OPINIÓN Columnas
Miércoles 08 de febrero de 2012

Democratización interna

06:25 pm
Por: Wilmer Pérez

Inscribir un movimiento nuevo en el Consejo Central Ejecutivo del Partido Liberal es como tratar de escalar el monte Everest en calzoncillos.

No sé de dónde saca esta cúpula, por ejemplo, que cada movimiento, para ser inscrito en el Tribunal Supremo Electoral, debe depositar más de un millón de lempiras en sus arcas. Eso no está contemplado en la Constitución de la República ni en la Ley Electoral y de las Organizaciones Políticas y por tanto es ilegal.

Lo peor es que ni el TSE ni el Tribunal Superior de Cuentas exigen a los partidos políticos que presenten a cuánto ascendieron sus inversiones en los comicios, de dónde viene el dinero y quiénes los financiaron.

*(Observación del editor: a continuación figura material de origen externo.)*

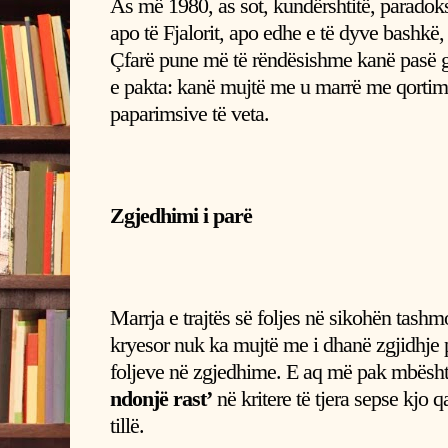
As më 1980, as sot, kundërshtitë, paradok
apo të Fjalorit, apo edhe e të dyve bashkë
Çfarë pune më të rëndësishme kanë pasë 
e pakta: kanë mujtë me u marrë me qortim
paparimsive të veta.
Zgjedhimi i parë
Marrja e trajtës së foljes në sikohën tashmor
kryesor nuk ka mujtë me i dhanë zgjidhje p
foljeve në zgjedhime. E aq më pak mbështe
ndonjë
rast’
në kritere të tjera sepse kjo q
tillë.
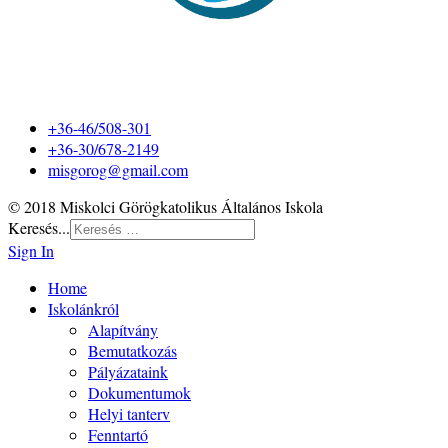
+36-46/508-301
+36-30/678-2149
misgorog@gmail.com
© 2018 Miskolci Görögkatolikus Általános Iskola
Keresés...
Sign In
Home
Iskolánkról
Alapítvány
Bemutatkozás
Pályázataink
Dokumentumok
Helyi tanterv
Fenntartó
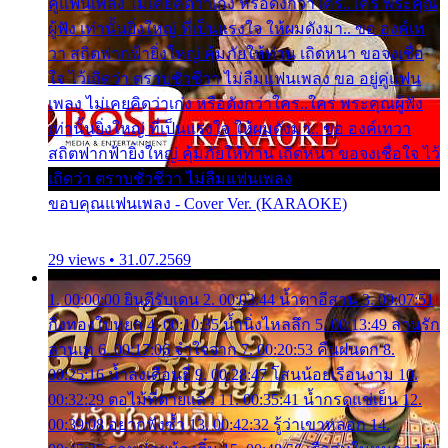
คู่แฟนเพลง ไม่เคยคิดว่าเก่ง หรือดังกว่าใคร..ใคร พระคุณ
ผู้ฟัง เท่านั้นยิ่งใหญ่ ที่เป็นแรงใจ ให้ผมดังมา.. ขอ องค์เท
วา สถิตฟากฟ้ายิ่งใหญ่ คุ้มภัยให้ท่าน เถิดหนา ขอจงเชื่อ
ใจ ไว้เถิดว่า ตราบชั่วชีวา ไม่ลืมแฟนเพลง ขอ อยู่คู่แฟน
เพลง ไม่เคยคิดว่าเก่ง หรือดังกว่าใคร..ใคร พระคุณผู้ฟัง
เท่านั้นยิ่งใหญ่ ที่เป็นแรงใจ ให้ผมดังมา.. ขอ องค์เทวา
สถิตฟากฟ้ายิ่งใหญ่ คุ้มภัยให้ท่าน เถิดหนา ขอจงเชื่อใจ ไว้
เถิดว่า ตราบชั่วชีวา ไม่ลืมแฟนเพลง
ขอบคุณแฟนเพลง - Cover Ver. (KARAOKE)
29 views • 31.07.2569
1. 00:00:00 ยินดีรับเดน 2. 00:03:44 น้ำตาอีสาน 3. 00:07:51
กิ่งทองใบหยก 4. 00:10:35 น้ำนิ่งไหลลึก 5. 00:13:49 ลานรัก
ลานเท 6. 00:17:06 จำใจจาก 7. 00:20:53 คืนฝนตก 8.
00:25:16 น้ำลงเดือนยี่ 9. 00:28:47 โสนน้อยเรือนงาม 10.
00:32:29 ตอไม้ที่ตายแล้ว 11. 00:35:41 น้ำกรดแช่เย็น 12.
00:39:08 อยากฟังซ้ำ 13. 00:42:32 รู้ว่าเขาหลอก 14.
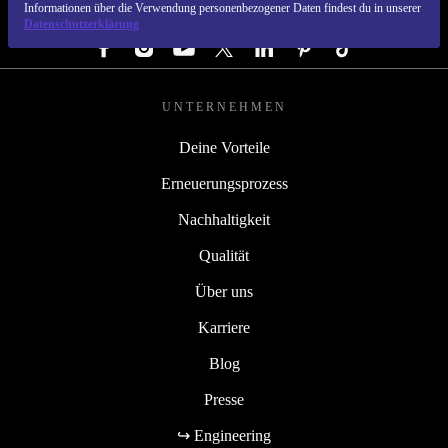
Informationen über die Verwendung personenbezogener Daten findest du in unserer
FOLGE UNS
Datenschutzerklärung
UNTERNEHMEN
Deine Vorteile
Erneuerungsprozess
Nachhaltigkeit
Qualität
Über uns
Karriere
Blog
Presse
↪ Engineering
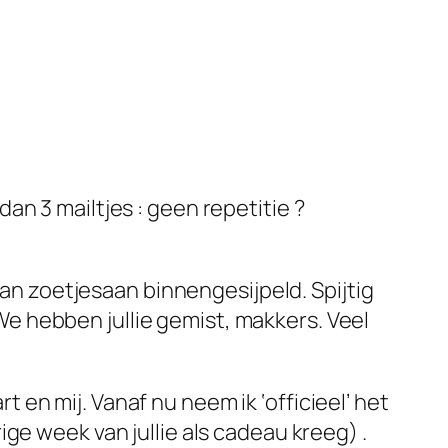
dan 3 mailtjes : geen repetitie ?
 zoetjesaan binnengesijpeld. Spijtig
e hebben jullie gemist, makkers. Veel
 en mij. Vanaf nu neem ik ‘officieel’ het
rige week van jullie als cadeau kreeg) .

En una cadena televisiva, el precandidato liberal Mauricio Villeda Bermúdez hizo correr el velo y denunció que en Honduras hay narcoalcaldes, narcodiputados y el país se está convirtiendo en un narcoestado.

Esta revelación debería ser causa suficiente para que los organismos fiscalizadores y el Ministerio Público inicien una profunda investigación, citar a los presidentes de cada partido a que presenten sus informes financieros y llamar al precandidato de marras a que demuestre su aseveración. Asimismo, deberían investigar en qué se utiliza el 3% que aportan los liberales que trabajan en el Gobierno.

La denuncia de Villeda significa que nuestro territorio no es, ni mucho menos, un ave de paso que migra hacia el norte, sino que aquí los narcotraficantes están haciendo importantes inversiones por medio de la venta de drogas, por mayor y menudeo, y el lavado de dinero. En otras palabras, han visto que invertir en política es otro gran negocio.

Otra grosería contra los movimientos internos que están tratando de participar o mantenerse a flote en las primarias del 18 de noviembre de este año es que si sus precandidatos a cargos de elección popular no fuesen electos no volverán a ser inscritos por el CCEPL, o sea que deberán comenzar de cero si quieren seguir en la brega política… y hasta cambiar la insignia y el nombre de la corriente.

El listado de los simpatizantes y precandidatos a cargos de elección de los movimientos internos en más de la mitad de los departamentos del país debe sumar el 2% de los votos obtenidos por el PL en las últimas elecciones generales, una cantidad que redondea las 17,000 firmas, certificadas por un abogado. Ese es otro gasto cuantioso e inhibidor que, si no hay quién aporte, debe hacerlo el dueño de la corriente.
¿Esto es democracia interna? Por allí hay que comenzar.